Dataset records:

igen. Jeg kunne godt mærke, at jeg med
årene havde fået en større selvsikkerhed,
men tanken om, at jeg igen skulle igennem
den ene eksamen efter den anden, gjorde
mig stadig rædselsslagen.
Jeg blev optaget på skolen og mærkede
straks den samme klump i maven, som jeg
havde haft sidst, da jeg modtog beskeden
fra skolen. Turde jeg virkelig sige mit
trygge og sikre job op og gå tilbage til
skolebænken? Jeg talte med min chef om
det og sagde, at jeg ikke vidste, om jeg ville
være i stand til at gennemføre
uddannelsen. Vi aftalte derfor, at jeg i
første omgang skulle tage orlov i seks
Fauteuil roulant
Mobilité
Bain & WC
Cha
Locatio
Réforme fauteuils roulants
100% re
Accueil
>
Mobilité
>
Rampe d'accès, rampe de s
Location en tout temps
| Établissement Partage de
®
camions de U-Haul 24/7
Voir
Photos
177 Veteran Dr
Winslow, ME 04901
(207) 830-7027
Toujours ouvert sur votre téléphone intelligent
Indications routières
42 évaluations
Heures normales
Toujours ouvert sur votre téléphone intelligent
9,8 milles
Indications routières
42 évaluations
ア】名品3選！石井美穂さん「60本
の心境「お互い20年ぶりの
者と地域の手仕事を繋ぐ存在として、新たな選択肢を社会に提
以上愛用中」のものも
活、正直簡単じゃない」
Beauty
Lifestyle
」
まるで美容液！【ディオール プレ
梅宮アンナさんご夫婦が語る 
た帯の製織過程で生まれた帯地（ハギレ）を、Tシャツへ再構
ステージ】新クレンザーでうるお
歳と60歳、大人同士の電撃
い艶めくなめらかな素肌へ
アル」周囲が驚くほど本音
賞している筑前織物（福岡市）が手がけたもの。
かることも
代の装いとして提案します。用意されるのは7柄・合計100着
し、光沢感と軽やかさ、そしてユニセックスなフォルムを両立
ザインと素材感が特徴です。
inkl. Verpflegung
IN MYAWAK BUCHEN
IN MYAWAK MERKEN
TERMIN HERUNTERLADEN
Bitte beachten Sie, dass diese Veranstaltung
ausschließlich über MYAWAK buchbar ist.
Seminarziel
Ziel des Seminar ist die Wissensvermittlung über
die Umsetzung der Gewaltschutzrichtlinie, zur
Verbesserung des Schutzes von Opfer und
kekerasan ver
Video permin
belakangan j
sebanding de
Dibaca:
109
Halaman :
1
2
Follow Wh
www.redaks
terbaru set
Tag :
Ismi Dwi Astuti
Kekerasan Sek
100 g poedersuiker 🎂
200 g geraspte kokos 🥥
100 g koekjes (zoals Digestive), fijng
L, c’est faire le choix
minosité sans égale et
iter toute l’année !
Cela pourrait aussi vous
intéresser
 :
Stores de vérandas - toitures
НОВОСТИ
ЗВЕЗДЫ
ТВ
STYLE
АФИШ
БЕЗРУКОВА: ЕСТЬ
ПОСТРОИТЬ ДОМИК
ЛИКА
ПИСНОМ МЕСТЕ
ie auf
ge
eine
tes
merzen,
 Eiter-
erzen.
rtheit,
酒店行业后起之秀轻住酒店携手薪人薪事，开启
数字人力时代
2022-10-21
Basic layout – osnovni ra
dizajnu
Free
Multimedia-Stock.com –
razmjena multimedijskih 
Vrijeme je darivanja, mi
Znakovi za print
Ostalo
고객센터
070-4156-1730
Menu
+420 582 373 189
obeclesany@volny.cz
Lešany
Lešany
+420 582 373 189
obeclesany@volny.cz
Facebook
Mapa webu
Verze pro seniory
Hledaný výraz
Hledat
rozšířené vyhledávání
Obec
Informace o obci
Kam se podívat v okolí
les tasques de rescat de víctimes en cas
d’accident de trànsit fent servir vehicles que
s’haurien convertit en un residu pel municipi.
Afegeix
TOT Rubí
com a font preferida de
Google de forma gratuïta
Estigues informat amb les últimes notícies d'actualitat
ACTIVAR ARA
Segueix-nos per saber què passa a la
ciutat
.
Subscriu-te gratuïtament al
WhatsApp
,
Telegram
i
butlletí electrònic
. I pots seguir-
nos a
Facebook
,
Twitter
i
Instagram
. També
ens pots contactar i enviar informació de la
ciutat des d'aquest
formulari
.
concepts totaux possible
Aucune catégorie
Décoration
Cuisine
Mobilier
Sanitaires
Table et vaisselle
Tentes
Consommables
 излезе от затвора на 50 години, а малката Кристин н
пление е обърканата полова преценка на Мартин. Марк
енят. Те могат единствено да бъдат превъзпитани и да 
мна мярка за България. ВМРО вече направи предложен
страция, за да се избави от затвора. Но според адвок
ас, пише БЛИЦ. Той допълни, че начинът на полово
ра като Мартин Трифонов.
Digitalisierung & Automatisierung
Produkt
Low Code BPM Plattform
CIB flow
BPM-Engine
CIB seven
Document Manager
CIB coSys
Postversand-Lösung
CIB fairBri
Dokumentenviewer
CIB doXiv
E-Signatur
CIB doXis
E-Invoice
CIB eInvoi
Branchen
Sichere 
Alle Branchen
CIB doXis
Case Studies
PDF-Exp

→ WHAT THE TASK REQUIRES
Repeat exactly the lines from the first line of the records above through the line containing "Heures normales", both included, and nothing else.

→ EXERCISE RESULT
igen. Jeg kunne godt mærke, at jeg med
årene havde fået en større selvsikkerhed,
men tanken om, at jeg igen skulle igennem
den ene eksamen efter den anden, gjorde
mig stadig rædselsslagen.
Jeg blev optaget på skolen og mærkede
straks den samme klump i maven, som jeg
havde haft sidst, da jeg modtog beskeden
fra skolen. Turde jeg virkelig sige mit
trygge og sikre job op og gå tilbage til
skolebænken? Jeg talte med min chef om
det og sagde, at jeg ikke vidste, om jeg ville
være i stand til at gennemføre
uddannelsen. Vi aftalte derfor, at jeg i
første omgang skulle tage orlov i seks
Fauteuil roulant
Mobilité
Bain & WC
Cha
Locatio
Réforme fauteuils roulants
100% re
Accueil
>
Mobilité
>
Rampe d'accès, rampe de s
Location en tout temps
| Établissement Partage de
®
camions de U-Haul 24/7
Voir
Photos
177 Veteran Dr
Winslow, ME 04901
(207) 830-7027
Toujours ouvert sur votre téléphone intelligent
Indications routières
42 évaluations
Heures normales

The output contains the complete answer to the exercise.